*DATA LISTING*
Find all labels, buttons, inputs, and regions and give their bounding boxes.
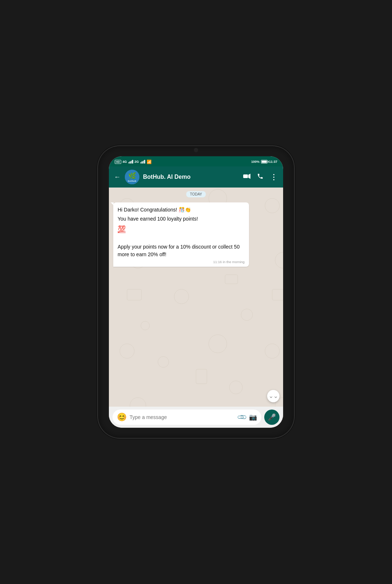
scroll-down-button[interactable]: ⌄⌄: [267, 390, 279, 402]
header-info: BotHub. AI Demo: [143, 173, 240, 180]
camera-dot: [194, 148, 198, 152]
wifi-icon: 📶: [147, 160, 152, 164]
hd-indicator: HD: [115, 160, 121, 164]
message-bubble: Hi Darko! Congratulations! 🎊👏 You have e…: [113, 202, 249, 267]
signal-bars-2: [140, 160, 145, 164]
message-line2: You have earned 100 loyalty points!: [118, 215, 245, 223]
battery-percent: 100%: [251, 160, 260, 164]
back-button[interactable]: ←: [114, 173, 121, 181]
chevron-down-icon: ⌄⌄: [269, 393, 278, 399]
svg-marker-1: [248, 174, 250, 179]
header-icons: ⋮: [243, 173, 278, 181]
message-timestamp: 11:16 in the morning: [118, 260, 245, 264]
network2-indicator: 2G: [135, 160, 139, 164]
phone-screen: HD 4G 2G 📶 100%: [109, 156, 283, 428]
message-hundred: 💯: [118, 224, 245, 234]
menu-icon[interactable]: ⋮: [270, 173, 278, 181]
video-call-icon[interactable]: [243, 174, 250, 180]
avatar-label: bothub: [128, 180, 136, 182]
status-left: HD 4G 2G 📶: [115, 160, 152, 164]
message-input[interactable]: [130, 414, 235, 420]
message-input-wrapper: 😊 📎 📷: [113, 410, 261, 425]
network1-indicator: 4G: [123, 160, 127, 164]
status-right: 100% 11:37: [251, 160, 277, 164]
date-badge-text: TODAY: [186, 191, 206, 197]
camera-icon[interactable]: 📷: [249, 413, 257, 421]
emoji-button[interactable]: 😊: [117, 412, 127, 422]
contact-name: BotHub. AI Demo: [143, 173, 240, 180]
message-text: Hi Darko! Congratulations! 🎊👏 You have e…: [118, 206, 245, 258]
svg-rect-0: [243, 174, 248, 178]
phone-frame: HD 4G 2G 📶 100%: [98, 146, 294, 438]
status-bar: HD 4G 2G 📶 100%: [109, 156, 283, 166]
mic-icon: 🎤: [268, 413, 276, 421]
battery-icon: [261, 160, 268, 164]
avatar-icon: 🌿: [128, 172, 136, 180]
date-badge: TODAY: [113, 191, 279, 197]
message-line1: Hi Darko! Congratulations! 🎊👏: [118, 206, 245, 214]
attach-icon[interactable]: 📎: [236, 411, 248, 423]
avatar: 🌿 bothub: [125, 170, 139, 184]
message-line3: Apply your points now for a 10% discount…: [118, 243, 245, 258]
phone-call-icon[interactable]: [257, 173, 264, 181]
signal-bars-1: [128, 160, 133, 164]
time-display: 11:37: [269, 160, 277, 164]
input-bar: 😊 📎 📷 🎤: [109, 407, 283, 428]
hundred-emoji: 💯: [118, 225, 126, 233]
chat-body: TODAY Hi Darko! Congratulations! 🎊👏 You …: [109, 188, 283, 407]
chat-header: ← 🌿 bothub BotHub. AI Demo: [109, 166, 283, 188]
mic-button[interactable]: 🎤: [264, 410, 279, 425]
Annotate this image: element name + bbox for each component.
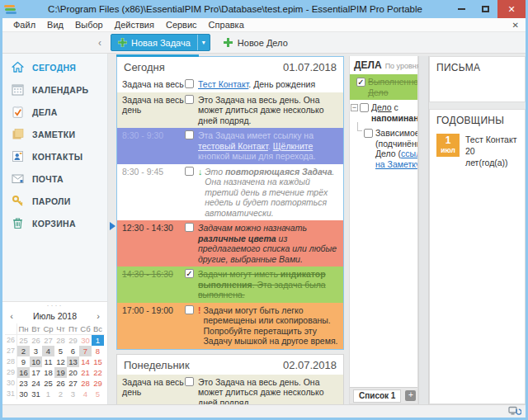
calendar-day[interactable]: 27: [67, 378, 79, 389]
task-row[interactable]: 14:30 - 16:30 ✓ Задачи могут иметь индик…: [117, 267, 343, 303]
task-checkbox[interactable]: [185, 305, 194, 314]
calendar-day[interactable]: 26: [30, 335, 42, 346]
sidebar-item-mail[interactable]: ПОЧТА: [2, 168, 107, 190]
menu-item-файл[interactable]: Файл: [7, 20, 41, 30]
calendar-day[interactable]: 10: [30, 356, 42, 367]
calendar-day[interactable]: 2: [17, 346, 30, 356]
task-row[interactable]: 8:30 - 9:45 ↓ Это повторяющаяся Задача. …: [117, 164, 343, 221]
inline-link[interactable]: тестовый Контакт: [198, 141, 268, 151]
task-row[interactable]: Задача на весь Тест Контакт. День рожден…: [117, 77, 343, 92]
maximize-button[interactable]: [474, 0, 497, 18]
calendar-day[interactable]: 25: [42, 378, 54, 389]
calendar-day[interactable]: 30: [17, 389, 30, 399]
task-checkbox[interactable]: [185, 130, 194, 139]
menu-item-действия[interactable]: Действия: [109, 20, 160, 30]
calendar-day[interactable]: 3: [67, 389, 79, 399]
todo-item[interactable]: ✓ Выполненное Дело: [350, 74, 417, 100]
title-bar[interactable]: C:\Program Files (x86)\EssentialPIM Pro\…: [2, 0, 526, 18]
splitter-grip[interactable]: ····: [5, 303, 105, 309]
vertical-splitter[interactable]: [418, 56, 429, 404]
calendar-day[interactable]: 22: [92, 367, 104, 378]
calendar-day[interactable]: 6: [67, 346, 79, 356]
new-task-dropdown[interactable]: ▾: [197, 35, 210, 50]
sidebar-collapse-button[interactable]: ‹: [2, 38, 107, 48]
calendar-day[interactable]: 17: [30, 367, 42, 378]
menu-item-справка[interactable]: Справка: [203, 20, 250, 30]
sidebar-item-todos[interactable]: ДЕЛА: [2, 101, 107, 123]
add-list-button[interactable]: +: [405, 390, 416, 401]
task-checkbox[interactable]: [185, 167, 194, 176]
menu-item-сервис[interactable]: Сервис: [160, 20, 203, 30]
task-row[interactable]: 12:30 - 14:30 Задачам можно назначать ра…: [117, 220, 343, 267]
new-todo-button[interactable]: Новое Дело: [224, 38, 288, 48]
calendar-day[interactable]: 7: [79, 346, 92, 356]
calendar-day[interactable]: 21: [79, 367, 92, 378]
calendar-day[interactable]: 5: [54, 346, 67, 356]
calendar-day[interactable]: 24: [30, 378, 42, 389]
calendar-day[interactable]: 14: [79, 356, 92, 367]
calendar-day[interactable]: 3: [30, 346, 42, 356]
menu-item-вид[interactable]: Вид: [41, 20, 69, 30]
minimize-button[interactable]: [450, 0, 474, 18]
sidebar-item-notes[interactable]: ЗАМЕТКИ: [2, 123, 107, 145]
menu-item-выбор[interactable]: Выбор: [69, 20, 109, 30]
calendar-day[interactable]: 12: [54, 356, 67, 367]
task-row[interactable]: 17:00 - 19:00 ! Задачи могут быть легко …: [117, 303, 343, 349]
schedule-section[interactable]: Понедельник 02.07.2018 Задача на весь де…: [116, 354, 344, 405]
calendar-day[interactable]: 4: [42, 346, 54, 356]
calendar-prev-button[interactable]: ‹: [7, 312, 16, 321]
sidebar-item-trash[interactable]: КОРЗИНА: [2, 212, 107, 234]
todo-item[interactable]: Зависимое (подчинённое Дело (ссылка на З…: [350, 125, 417, 172]
task-checkbox[interactable]: [185, 79, 194, 88]
calendar-day[interactable]: 1: [42, 389, 54, 399]
task-checkbox[interactable]: ✓: [185, 269, 194, 278]
tab-list-1[interactable]: Список 1: [353, 389, 401, 403]
task-checkbox[interactable]: [185, 95, 194, 104]
calendar-day[interactable]: 25: [17, 335, 30, 346]
calendar-day[interactable]: 11: [42, 356, 54, 367]
calendar-day[interactable]: 28: [54, 335, 67, 346]
calendar-day[interactable]: 31: [30, 389, 42, 399]
inline-link[interactable]: Щёлкните: [273, 141, 314, 151]
todo-checkbox[interactable]: [360, 103, 369, 112]
task-row[interactable]: 8:30 - 9:30 Эта Задача имеет ссылку на т…: [117, 128, 343, 164]
calendar-day[interactable]: 26: [54, 378, 67, 389]
task-row[interactable]: Задача на весь день Это Задача на весь д…: [117, 375, 343, 405]
menu-close-icon[interactable]: ✕: [512, 21, 519, 30]
todo-checkbox[interactable]: ✓: [356, 78, 365, 87]
calendar-day[interactable]: 19: [54, 367, 67, 378]
sidebar-item-today[interactable]: СЕГОДНЯ: [2, 56, 107, 78]
close-button[interactable]: ✕: [497, 0, 526, 18]
calendar-day[interactable]: 8: [92, 346, 104, 356]
inline-link[interactable]: Тест Контакт: [198, 79, 248, 89]
calendar-day[interactable]: 18: [42, 367, 54, 378]
task-checkbox[interactable]: [185, 223, 194, 232]
calendar-day[interactable]: 27: [42, 335, 54, 346]
schedule-section[interactable]: Сегодня 01.07.2018 Задача на весь Тест К…: [116, 56, 344, 350]
todo-checkbox[interactable]: [364, 129, 373, 138]
calendar-day[interactable]: 23: [17, 378, 30, 389]
sync-status-icon[interactable]: [508, 406, 521, 417]
calendar-day[interactable]: 4: [79, 389, 92, 399]
calendar-day[interactable]: 9: [17, 356, 30, 367]
task-row[interactable]: Задача на весь день Это Задача на весь д…: [117, 92, 343, 129]
calendar-day[interactable]: 20: [67, 367, 79, 378]
calendar-day[interactable]: 15: [92, 356, 104, 367]
calendar-day[interactable]: 30: [79, 335, 92, 346]
calendar-next-button[interactable]: ›: [93, 312, 103, 321]
calendar-day[interactable]: 28: [79, 378, 92, 389]
anniversary-item[interactable]: 1 июл Тест Контакт20 лет(год(а)): [436, 134, 518, 168]
task-checkbox[interactable]: [185, 377, 194, 386]
calendar-day[interactable]: 29: [92, 378, 104, 389]
new-task-button[interactable]: Новая Задача ▾: [111, 34, 210, 51]
calendar-day[interactable]: 5: [92, 389, 104, 399]
sidebar-item-passwords[interactable]: ПАРОЛИ: [2, 190, 107, 212]
calendar-day[interactable]: 29: [67, 335, 79, 346]
sidebar-item-contacts[interactable]: КОНТАКТЫ: [2, 145, 107, 168]
new-task-button-main[interactable]: Новая Задача: [111, 35, 197, 50]
calendar-day[interactable]: 16: [17, 367, 30, 378]
sidebar-item-calendar[interactable]: КАЛЕНДАРЬ: [2, 78, 107, 101]
calendar-day[interactable]: 1: [92, 335, 104, 346]
tree-collapse-icon[interactable]: −: [351, 104, 358, 111]
calendar-day[interactable]: 2: [54, 389, 67, 399]
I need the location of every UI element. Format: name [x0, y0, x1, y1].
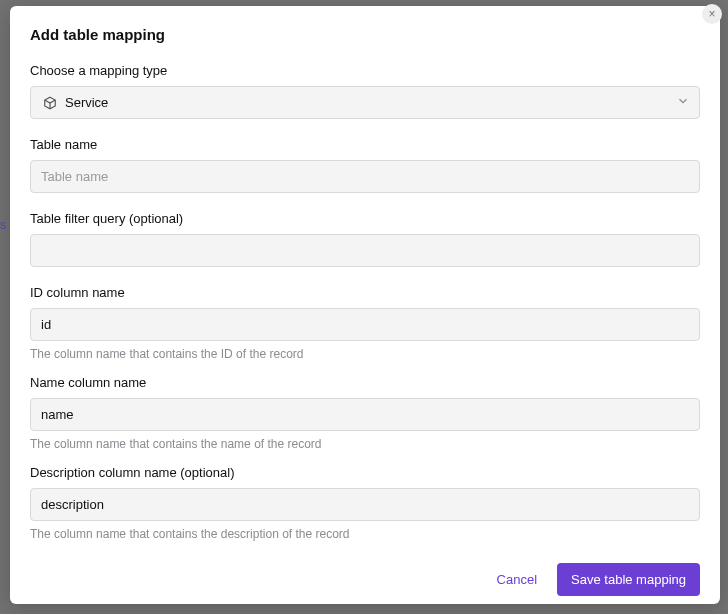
table-name-input[interactable] [30, 160, 700, 193]
close-button[interactable]: × [702, 4, 722, 24]
desc-column-input[interactable] [30, 488, 700, 521]
table-filter-input[interactable] [30, 234, 700, 267]
id-column-label: ID column name [30, 285, 700, 300]
modal-title: Add table mapping [30, 26, 700, 43]
name-column-hint: The column name that contains the name o… [30, 437, 700, 451]
table-name-label: Table name [30, 137, 700, 152]
mapping-type-value: Service [65, 95, 108, 110]
id-column-hint: The column name that contains the ID of … [30, 347, 700, 361]
cancel-button[interactable]: Cancel [493, 564, 541, 595]
cube-icon [43, 96, 57, 110]
desc-column-label: Description column name (optional) [30, 465, 700, 480]
bg-text-fragment: s [0, 218, 6, 232]
desc-column-hint: The column name that contains the descri… [30, 527, 700, 541]
mapping-type-select[interactable]: Service [30, 86, 700, 119]
save-button[interactable]: Save table mapping [557, 563, 700, 596]
id-column-input[interactable] [30, 308, 700, 341]
name-column-input[interactable] [30, 398, 700, 431]
add-table-mapping-modal: × Add table mapping Choose a mapping typ… [10, 6, 720, 604]
modal-footer: Cancel Save table mapping [30, 555, 700, 596]
name-column-label: Name column name [30, 375, 700, 390]
table-filter-label: Table filter query (optional) [30, 211, 700, 226]
mapping-type-label: Choose a mapping type [30, 63, 700, 78]
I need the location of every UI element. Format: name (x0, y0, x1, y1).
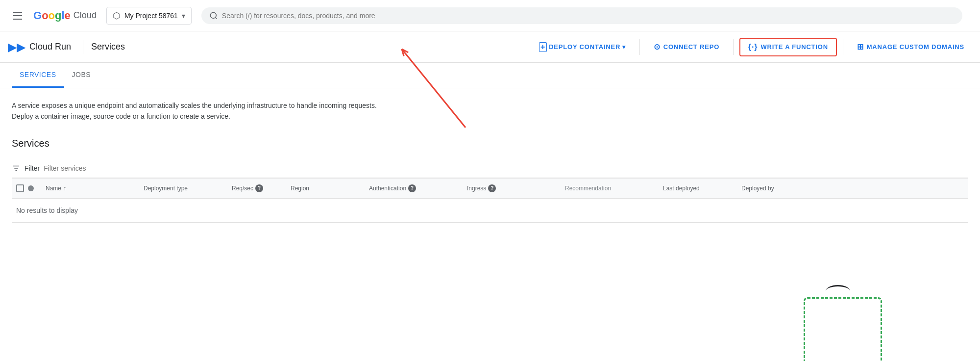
header-deployment-type: Deployment type (144, 185, 232, 192)
req-sec-label: Req/sec (232, 185, 253, 192)
header-authentication: Authentication ? (369, 184, 467, 192)
header-last-deployed: Last deployed (663, 185, 741, 192)
name-column-label: Name (46, 185, 61, 192)
tab-services[interactable]: SERVICES (12, 63, 64, 88)
ingress-help-icon[interactable]: ? (488, 184, 496, 192)
top-nav: Google Cloud ⬡ My Project 58761 ▾ (0, 0, 980, 31)
nav-actions: + DEPLOY CONTAINER ▾ ⊙ CONNECT REPO {·} … (531, 38, 972, 56)
status-dot (28, 185, 34, 191)
req-sec-help-icon[interactable]: ? (255, 184, 263, 192)
search-icon (209, 11, 218, 20)
last-deployed-label: Last deployed (663, 185, 700, 192)
manage-custom-domains-label: MANAGE CUSTOM DOMAINS (867, 43, 964, 51)
domains-icon: ⊞ (857, 42, 864, 52)
separator (639, 39, 640, 55)
tabs-bar: SERVICES JOBS (0, 63, 980, 88)
project-selector[interactable]: ⬡ My Project 58761 ▾ (106, 7, 192, 25)
table-header: Name ↑ Deployment type Req/sec ? Region … (12, 179, 968, 199)
write-function-button[interactable]: {·} WRITE A FUNCTION (739, 38, 837, 56)
header-recommendation: Recommendation (565, 185, 663, 192)
function-icon: {·} (748, 43, 758, 52)
select-all-checkbox[interactable] (16, 184, 24, 192)
description-line-1: A service exposes a unique endpoint and … (12, 100, 968, 111)
write-function-label: WRITE A FUNCTION (760, 43, 828, 51)
authentication-label: Authentication (369, 185, 406, 192)
cloud-run-logo: ▶▶ Cloud Run (8, 40, 83, 54)
header-deployed-by: Deployed by (741, 185, 820, 192)
hamburger-menu[interactable] (8, 6, 27, 26)
svg-line-1 (215, 17, 217, 19)
search-input[interactable] (222, 12, 955, 20)
connect-repo-button[interactable]: ⊙ CONNECT REPO (646, 38, 727, 55)
svg-point-0 (210, 12, 216, 18)
chevron-down-icon: ▾ (182, 12, 185, 20)
manage-custom-domains-button[interactable]: ⊞ MANAGE CUSTOM DOMAINS (849, 38, 972, 55)
cloud-run-icon: ▶▶ (8, 40, 25, 54)
header-ingress: Ingress ? (467, 184, 565, 192)
recommendation-label: Recommendation (565, 185, 611, 192)
chevron-down-icon: ▾ (622, 44, 626, 51)
app-name: Cloud Run (29, 42, 71, 52)
deployment-type-label: Deployment type (144, 185, 188, 192)
description-block: A service exposes a unique endpoint and … (12, 100, 968, 122)
tab-jobs[interactable]: JOBS (64, 63, 99, 88)
separator2 (733, 39, 734, 55)
services-section-title: Services (12, 138, 968, 149)
connect-repo-label: CONNECT REPO (663, 43, 719, 51)
header-checkbox-cell (16, 184, 46, 192)
main-content: A service exposes a unique endpoint and … (0, 88, 980, 234)
filter-icon (12, 164, 21, 173)
region-label: Region (291, 185, 309, 192)
search-bar[interactable] (201, 7, 962, 24)
project-icon: ⬡ (113, 10, 121, 21)
description-line-2: Deploy a container image, source code or… (12, 111, 968, 122)
separator3 (843, 39, 843, 55)
plus-icon: + (539, 42, 547, 52)
github-icon: ⊙ (654, 42, 661, 52)
header-name: Name ↑ (46, 185, 144, 192)
filter-label: Filter (24, 164, 40, 172)
ingress-label: Ingress (467, 185, 486, 192)
deploy-container-label: DEPLOY CONTAINER (549, 43, 620, 51)
header-req-sec: Req/sec ? (232, 184, 291, 192)
service-nav: ▶▶ Cloud Run Services + DEPLOY CONTAINER… (0, 31, 980, 63)
deployed-by-label: Deployed by (741, 185, 774, 192)
google-cloud-logo[interactable]: Google Cloud (33, 9, 97, 22)
project-name: My Project 58761 (124, 12, 178, 20)
header-region: Region (291, 185, 369, 192)
service-section: Services (91, 42, 133, 52)
filter-bar: Filter (12, 159, 968, 178)
sort-icon[interactable]: ↑ (63, 185, 66, 192)
authentication-help-icon[interactable]: ? (408, 184, 416, 192)
filter-input[interactable] (44, 164, 129, 172)
services-table: Name ↑ Deployment type Req/sec ? Region … (12, 178, 968, 223)
empty-table-message: No results to display (12, 199, 968, 222)
deploy-container-button[interactable]: + DEPLOY CONTAINER ▾ (531, 38, 634, 56)
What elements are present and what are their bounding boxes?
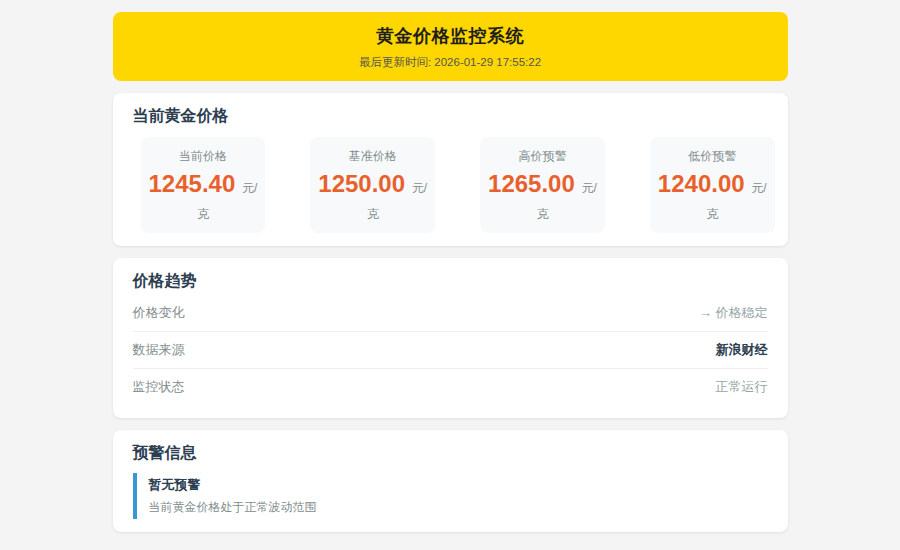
row-label: 监控状态 (133, 378, 185, 396)
price-number: 1265.00 (488, 170, 575, 197)
price-unit-gram: 克 (149, 206, 258, 223)
price-label: 高价预警 (488, 148, 597, 165)
price-unit-gram: 克 (658, 206, 767, 223)
price-label: 低价预警 (658, 148, 767, 165)
price-unit: 元/ (242, 181, 257, 195)
price-label: 基准价格 (318, 148, 427, 165)
price-unit: 元/ (582, 181, 597, 195)
price-number: 1250.00 (318, 170, 405, 197)
price-box-current: 当前价格 1245.40 元/ 克 (141, 137, 266, 233)
price-value: 1245.40 元/ (149, 170, 258, 199)
price-box-high-alert: 高价预警 1265.00 元/ 克 (480, 137, 605, 233)
alert-card: 预警信息 暂无预警 当前黄金价格处于正常波动范围 (113, 430, 788, 532)
price-box-low-alert: 低价预警 1240.00 元/ 克 (650, 137, 775, 233)
price-unit: 元/ (751, 181, 766, 195)
trend-row-monitor-status: 监控状态 正常运行 (133, 369, 768, 405)
price-grid: 当前价格 1245.40 元/ 克 基准价格 1250.00 元/ 克 高价预警… (133, 137, 768, 233)
price-unit-gram: 克 (488, 206, 597, 223)
price-value: 1240.00 元/ (658, 170, 767, 199)
app-title: 黄金价格监控系统 (123, 24, 778, 48)
price-change-value: → 价格稳定 (699, 304, 768, 322)
trend-card: 价格趋势 价格变化 → 价格稳定 数据来源 新浪财经 监控状态 正常运行 (113, 258, 788, 418)
current-price-card: 当前黄金价格 当前价格 1245.40 元/ 克 基准价格 1250.00 元/… (113, 93, 788, 246)
section-title-current-price: 当前黄金价格 (133, 106, 768, 125)
section-title-trend: 价格趋势 (133, 271, 768, 290)
alert-title: 暂无预警 (149, 476, 768, 494)
price-label: 当前价格 (149, 148, 258, 165)
row-label: 价格变化 (133, 304, 185, 322)
price-number: 1240.00 (658, 170, 745, 197)
data-source-value: 新浪财经 (716, 341, 768, 359)
price-unit: 元/ (412, 181, 427, 195)
row-label: 数据来源 (133, 341, 185, 359)
trend-row-data-source: 数据来源 新浪财经 (133, 332, 768, 369)
trend-rows: 价格变化 → 价格稳定 数据来源 新浪财经 监控状态 正常运行 (133, 295, 768, 405)
last-update-time: 最后更新时间: 2026-01-29 17:55:22 (123, 55, 778, 70)
page-container: 黄金价格监控系统 最后更新时间: 2026-01-29 17:55:22 当前黄… (113, 0, 788, 550)
page-footer: 黄金价格监控系统 © 2026 (113, 544, 788, 550)
price-number: 1245.40 (149, 170, 236, 197)
alert-item: 暂无预警 当前黄金价格处于正常波动范围 (133, 473, 768, 519)
price-box-base: 基准价格 1250.00 元/ 克 (310, 137, 435, 233)
price-value: 1265.00 元/ (488, 170, 597, 199)
app-header: 黄金价格监控系统 最后更新时间: 2026-01-29 17:55:22 (113, 12, 788, 81)
price-unit-gram: 克 (318, 206, 427, 223)
price-value: 1250.00 元/ (318, 170, 427, 199)
monitor-status-value: 正常运行 (716, 378, 768, 396)
trend-row-price-change: 价格变化 → 价格稳定 (133, 295, 768, 332)
section-title-alerts: 预警信息 (133, 443, 768, 462)
alert-message: 当前黄金价格处于正常波动范围 (149, 499, 768, 516)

*WHAT TO PRODUCE*
Check each line of the records for "number" and copy the ones that contain it.

*REPLY*
price-number: 1265.00 (488, 170, 575, 197)
price-number: 1250.00 (318, 170, 405, 197)
price-number: 1240.00 (658, 170, 745, 197)
price-number: 1245.40 (149, 170, 236, 197)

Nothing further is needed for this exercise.